Consumers should be given more information about the goods they buy, including where they were produced and whether they have been properly tested, and potentially dangerous goods should be taken off the market faster, said the Internal Market Committee on Thursday. The committee endorsed two draft laws stepping up product safety requirements and market surveillance rules.
by Ralph T. Niemeyer
The two draft regulations on product safety and market surveillance are to replace the current EU Product Safety Directive. They should make product safety rules easier to comply with EU-wide, so as to meet the challenge posed by the growing range of goods imported to the EU and circulating on the single market.
The product safety regulation will cover all products sold in the EU for which there is no sector-specific safety legislation, and thus provide a general safety net for consumers.
“Today, all European consumers have won a great victory. We have ensured that children will be better protected and that it will be possible to label safety-tested products with an “EU Safety Tested” mark”, said product safety rapporteur Christel Schaldemose (S&D, DK). “Another great victory is that manufacturers or importers will have to place a country of origin label on their products, regardless of whether they were made in the EU or imported from a third country. This is a big step forward for transparency in the product supply chain, and that is good for the consumers”, she added.
“Efficient market surveillance is a prerequisite for consumer protection in Europe. This legislation is a major step towards more powerful, coordinated and risk-based pan-European surveillance. Better surveillance means safer products for European citizens”, added market surveillance rapporteur Sirpa Pietikäinen (EPP, FI).
Today, around 10% of goods picked up by the EU alert system RAPEX cannot be traced back to the manufacturer. MEPs backed a European Commission proposal to require “country of origin” labelling so as to improve the traceability of products and enable consumers to make informed choices.
EU manufacturers should be able to choose whether they want to put made in the EU on the label or name their member state. Where a good was produced in more than one country, the country of origin will be where it underwent its “last, substantial, economically justified processing or working in an undertaking equipped for that purpose and resulting in the manufacture of a new product or representing an important stage of manufacture”, MEPs say.
To enhance safety and better inform consumers, MEPs suggested introducing an additional, voluntary”EU safety tested” label to show consumers that a good has been tested by an accredited third party and declared safe. It would be up to EU member states to ensure that the new label is used correctly.
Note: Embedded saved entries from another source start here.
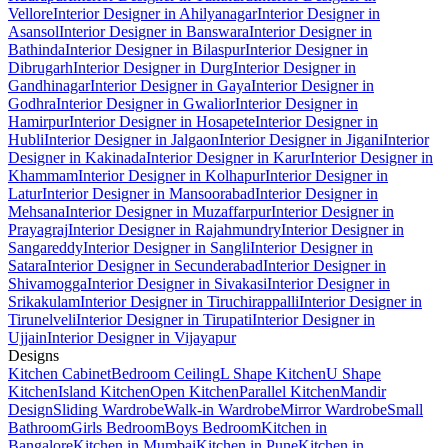
Vellore
Interior Designer in Ahilyanagar
Interior Designer in
Asansol
Interior Designer in Banswara
Interior Designer in
Bathinda
Interior Designer in Bilaspur
Interior Designer in
Dibrugarh
Interior Designer in Durg
Interior Designer in
Gandhinagar
Interior Designer in Gaya
Interior Designer in
Godhra
Interior Designer in Gwalior
Interior Designer in
Hamirpur
Interior Designer in Hosapete
Interior Designer in
Hubli
Interior Designer in Jalgaon
Interior Designer in Jigani
Interior
Designer in Kakinada
Interior Designer in Karur
Interior Designer in
Khammam
Interior Designer in Kolhapur
Interior Designer in
Latur
Interior Designer in Mansoorabad
Interior Designer in
Mehsana
Interior Designer in Muzaffarpur
Interior Designer in
Prayagraj
Interior Designer in Rajahmundry
Interior Designer in
Sangareddy
Interior Designer in Sangli
Interior Designer in
Satara
Interior Designer in Secunderabad
Interior Designer in
Shivamogga
Interior Designer in Sivakasi
Interior Designer in
Srikakulam
Interior Designer in Tiruchirappalli
Interior Designer in
Tirunelveli
Interior Designer in Tirupati
Interior Designer in
Ujjain
Interior Designer in Vijayapur
Designs
Kitchen Cabinet
Bedroom Ceiling
L Shape Kitchen
U Shape
Kitchen
Island Kitchen
Open Kitchen
Parallel Kitchen
Mandir
Design
Sliding Wardrobe
Walk-in Wardrobe
Mirror Wardrobe
Small
Bathroom
Girls Bedroom
Boys Bedroom
Kitchen in
Bangalore
Kitchen in Mumbai
Kitchen in Pune
Kitchen in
MEPs also insisted that products which are not intended for the use of children, but which might appeal to them due to their design, packaging or characteristics, should be assessed for their levels of risk.
MEPs voted to reinstate the “precautionary principle” which appears in the current Product Safety Directive, but is not included in the Commission’s proposals. Applying this principle means that consumers will be given the benefit of the doubt and products which might jeopardize their safety will be removed from the market faster.
To ensure that crime does not pay, MEPs want to ensure that penalties for placing non-compliant or potentially dangerous goods on the market are “proportionate and dissuasive” and also take account of the “seriousness, duration and intentional or recurring character of the infringement as well as the size of the company”.
MEPs also propose that the Commission should draw up a public EU-wide blacklist of firms which are “repeatedly found to have intentionally breached” EU product safety rules. In addition MEPs suggested establishing a pan-European database on product-related injuries suffered by consumers.
The draft report by Mrs Schaldemose on product safety was adopted by 27 votes to 7 with 5 abstentions.
The draft report by Mrs Pietikäinen on market surveillance was adopted by 32 votes to 4 with 2 abstentions.
The Committee will vote at a later stage on a mandate for the two rapporteurs to open negotiations with the Council with a view to reaching a first-reading agreement before the end of this parliamentary term.